Chronique désenchantée de ses années passées dans la capitale allemande, Christopher Isherwood fait, à travers une série de personnages fictifs inspirés de rencontres réelles, le portrait d’un pays aux prises avec le national-socialisme et raconte la descente aux enfers d’une ville qui était jusque-là synonyme de liberté d’esprit et de mœurs.
Paru en 1939, traduit pour la première fois en français en 1946, Adieu à Berlin passa dès 1951 des rayons des librairies à la scène, date à laquelle John Van Druten en tira une pièce de théâtre intitulée I Am A Camera. S’ensuivirent un film adapté de la pièce de théâtre en 1955, une comédie musicale (Cabaret) en 1966 et un film adapté de la comédie musicale en 1972.
Adieu à Berlin peut se lire comme un roman autobiographique ou un recueil de nouvelles (ce qu’il était à la base) : Journal à Berlin (automne 1930), Sally Bowles, Ile de Ruegen (été 1931), Les Nowak, Les Landauer, Journal à Berlin (hiver 1932-1933). Sally Bowles est la partie la plus connue et discutée (et celle qui aura inspiré la comédie musicale) mais la plus marquante est sans conteste la dernière, qui revient sur les évènements de 1932-1933 : la montée en puissance du nazisme, le boycott des magasins juifs, les lynchages, etc.
Ce n’est pas la peine de tenter des explications ou de parler politique. La voici déjà en train de s’adapter, comme elle s’adaptera à n’importe quel nouveau régime. (…) Des milliers de gens pareils à Frl. Schroeder sont en voie d’acclimatation. Après tout, quel que soit le régime au pouvoir, ils sont bien obligés de vivre dans cette ville. – p.279
Avec un art maitrisé de l’allusion et de l’ellipse, Christopher Isherwood évoque indirectement et sans emphase la tempête nazie qui menace. Il observe plus qu’il ne critique, ses opinions personnelles sont plus sous-entendues que réellement énoncées. Il ne s’implique en rien et est tellement en retrait qu’on en viendrait presque à le trouver antipathique. Mais ce recul est volontaire et assumé : “[il est] une caméra braquée, absolument passive, qui enregistre et ne pense pas.” Christopher Isherwood a choisi de ne porter de jugement d’aucune sorte, il laisse au lecteur le soin de se faire son propre avis sur les actes de chacun.
Je suis une caméra braquée, absolument passive, qui enregistre et ne pense pas. Qui enregistre l’homme en train de se raser à la fenêtre d’en face et la femme en kimono qui se lave les cheveux. Un jour, il faudra développer tout cela, l’imprimer avec soin, le fixer. – p.13
Malgré le sujet sérieux, Christopher décrit avec humour et ironie la vie dans le Berlin des années 30, ses cabarets, ses bars mal famés, la montée de l’antisémitisme. Lui qui traversa la Manche pour vivre librement son homosexualité et profiter d’un Berlin frivole devint le témoin muet d’événements qui auront à jamais changé le monde, des événements si atroces que “même à présent [il] ne parvient pas à croire que rien de tout cela ait vraiment existé”.

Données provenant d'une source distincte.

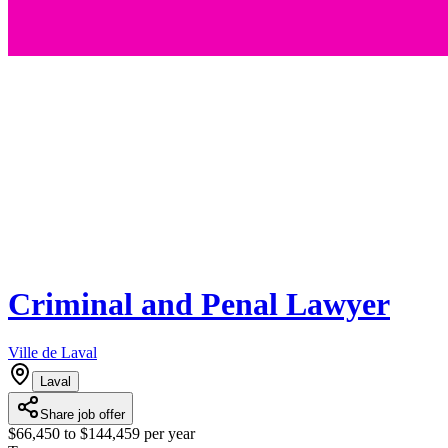
Criminal and Penal Lawyer
Ville de Laval
Laval
Share job offer
$66,450 to $144,459 per year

“Vous êtes en train de préparer la guerre” (…)
“C’est absolument faux. Le Führer ne veut pas la guerre. Notre programme, c’est la paix, dans l’honneur. Cependant, ajoute-t-il avec une lueur nostalgique dans l’expression, la guerre, cela peut être quelque chose de beau, vous savez ! Pensez aux Grecs de l’Antiquité !”
Je rétorque :
“Les Grecs de l’Antiquité ne se servaient pas de gaz asphyxiants”. – p.134
Adieu à Berlin – Christopher Isherwood | Grasset
Adieu à Berlin, d’où a été tiré le célèbre film Cabaret, est le chef-d’œuvre de Christopher Isherwood, un des plus grands écrivains anglo-saxons du XXe siècle. Dans le Berlin de l’entre-deux-guerres, capitale de toutes les avant-gardes et de toutes les audaces, un jeune Anglais loue une chambre chez l’envahissante et sympathique Fräulein Schroeder. Il y fait la connaissance de Sally Bowles, jeune chanteuse de cabaret convaincue qu’elle deviendra une star. Et voici la vie de bohème, sortir tous les soirs, escroquer des riches, fréquenter une héritière et aimer un couple de garçons qui se déchire. Chronique de la fin d’un monde, des derniers jours de plaisir et des premiers jours du nazisme. Quand l’enfer rencontre le paradis.